This article is part of the “Bitcoin 101”, a series of short articles that explain the why and how of bitcoin.

No company, state, or individual can control the Bitcoin network. The rules of its protocol were set when it went into production on January 3, 2009. Thousands of people participate in verifying the network's rules by using “nodes”. These nodes hold a copy of the complete history of the network's transactions and validate the transactions that are added to new blocks. Anyone can use a node and participate in the distributed validation of transactions. Thus, the network is made up of users from around the world who validate and propagate transactions among themselves.

Nodl One Black” model from Nodl

The nodes should not be confused with the miners, who can add transactions to the network through the creation of new blocks. However, miners cannot deviate from the network's rules, which are imposed by the users who own nodes. A block that does not comply with the rules imposed by the network will therefore be rejected, causing a heavy financial loss for the miner who provided the necessary work for its creation.

Developers who create new enhancements cannot impose their rules on the Bitcoin network either, as updating node software is entirely voluntary. Each user is thus free and responsible for updating their node software.
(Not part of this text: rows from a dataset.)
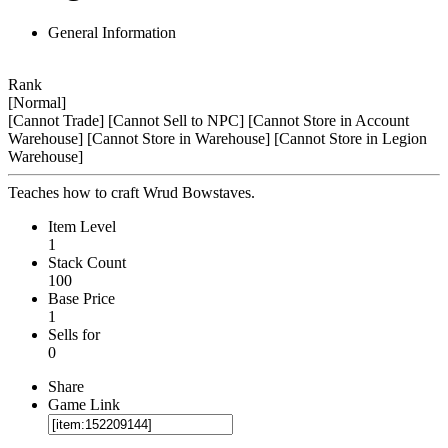
General Information
Rank
[Normal]
[Cannot Trade]
[Cannot Sell to NPC]
[Cannot Store in Account
Warehouse]
[Cannot Store in Warehouse]
[Cannot Store in Legion
Warehouse]
Teaches how to craft Wrud Bowstaves.
Item Level
1
Stack Count
100
Base Price
1
Sells for
0
Share
Game Link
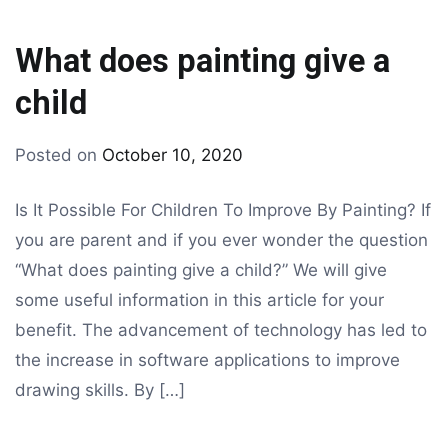
What does painting give a
child
By
Posted on
October 10, 2020
Tagged
drawing
coloring
,
Is It Possible For Children To Improve By Painting? If
kids
you are parent and if you ever wonder the question
coloring
,
“What does painting give a child?” We will give
painting
some useful information in this article for your
benefit. The advancement of technology has led to
the increase in software applications to improve
drawing skills. By […]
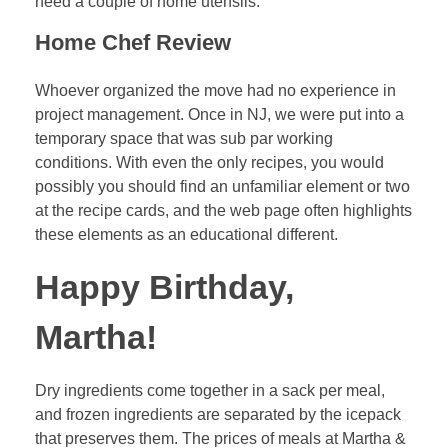
need a couple of home utensils.
Home Chef Review
Whoever organized the move had no experience in
project management. Once in NJ, we were put into a
temporary space that was sub par working
conditions. With even the only recipes, you would
possibly you should find an unfamiliar element or two
at the recipe cards, and the web page often highlights
these elements as an educational different.
Happy Birthday,
Martha!
Dry ingredients come together in a sack per meal,
and frozen ingredients are separated by the icepack
that preserves them. The prices of meals at Martha &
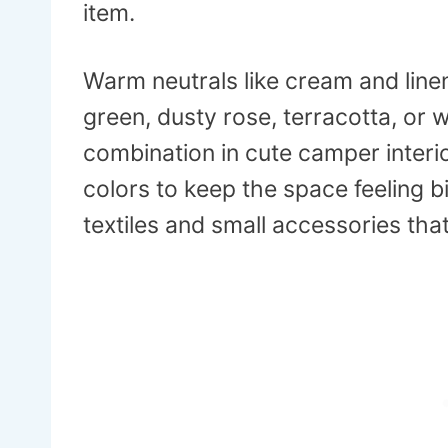
item.
Warm neutrals like cream and line
green, dusty rose, terracotta, or
combination in cute camper interio
colors to keep the space feeling b
textiles and small accessories that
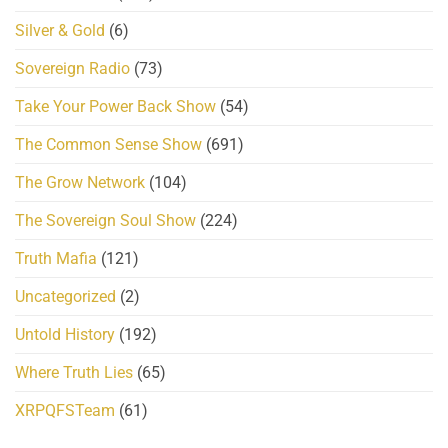
Silver & Gold
(6)
Sovereign Radio
(73)
Take Your Power Back Show
(54)
The Common Sense Show
(691)
The Grow Network
(104)
The Sovereign Soul Show
(224)
Truth Mafia
(121)
Uncategorized
(2)
Untold History
(192)
Where Truth Lies
(65)
XRPQFSTeam
(61)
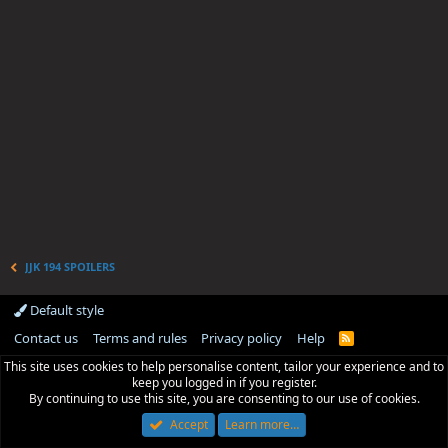
JJK 194 SPOILERS
Default style
Contact us
Terms and rules
Privacy policy
Help
R
S
This site uses cookies to help personalise content, tailor your experience and to
S
keep you logged in if you register.
By continuing to use this site, you are consenting to our use of cookies.
Accept
Learn more…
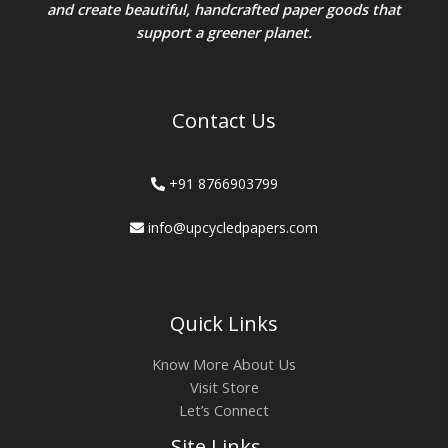
and create beautiful, handcrafted paper goods that
support a greener planet.
Contact Us
+91 8766903799
info@upcycledpapers.com
Quick Links
Know More About Us
Visit Store
Let’s Connect
Site Links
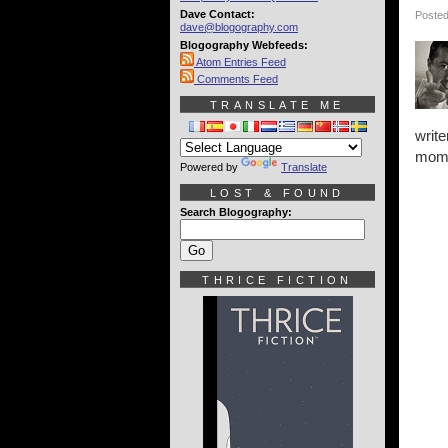
Dave Contact:
Posted
dave@blogography.com
Blogography Webfeeds:
Atom Entries Feed
Comments Feed
TRANSLATE ME
write
momen
Powered by
Translate
LOST & FOUND
Search Blogography:
THRICE FICTION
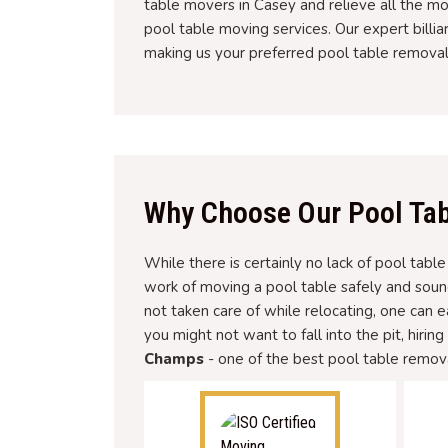
table movers in Casey and relieve all the m
pool table moving services. Our expert billi
making us your preferred pool table remova
Why Choose Our Pool Tab
While there is certainly no lack of pool tabl
work of moving a pool table safely and soun
not taken care of while relocating, one can 
you might not want to fall into the pit, hirin
Champs
- one of the best pool table remova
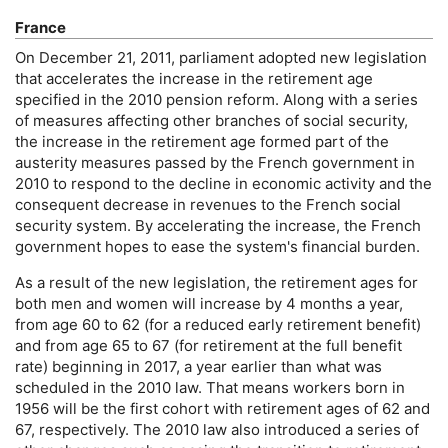
France
On December 21, 2011, parliament adopted new legislation
that accelerates the increase in the retirement age
specified in the 2010 pension reform. Along with a series
of measures affecting other branches of social security,
the increase in the retirement age formed part of the
austerity measures passed by the French government in
2010 to respond to the decline in economic activity and the
consequent decrease in revenues to the French social
security system. By accelerating the increase, the French
government hopes to ease the system's financial burden.
As a result of the new legislation, the retirement ages for
both men and women will increase by 4 months a year,
from age 60 to 62 (for a reduced early retirement benefit)
and from age 65 to 67 (for retirement at the full benefit
rate) beginning in 2017, a year earlier than what was
scheduled in the 2010 law. That means workers born in
1956 will be the first cohort with retirement ages of 62 and
67, respectively. The 2010 law also introduced a series of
A bitcoin owner who holds a large quantity cannot influence the network more than another user who has less bitcoin. The only way to have a voice is to use one's own node or with their Bitcoin wallet.

Given the completely distributed nature of Bitcoin, no politician, government, or company can therefore have any control over Bitcoin. There is also no head to cut off, as there is no authority in charge. This management model is thus very resilient because it is difficult — if not impossible — to censor.

Everyone can control their bitcoins, but no one can manage the Bitcoin network.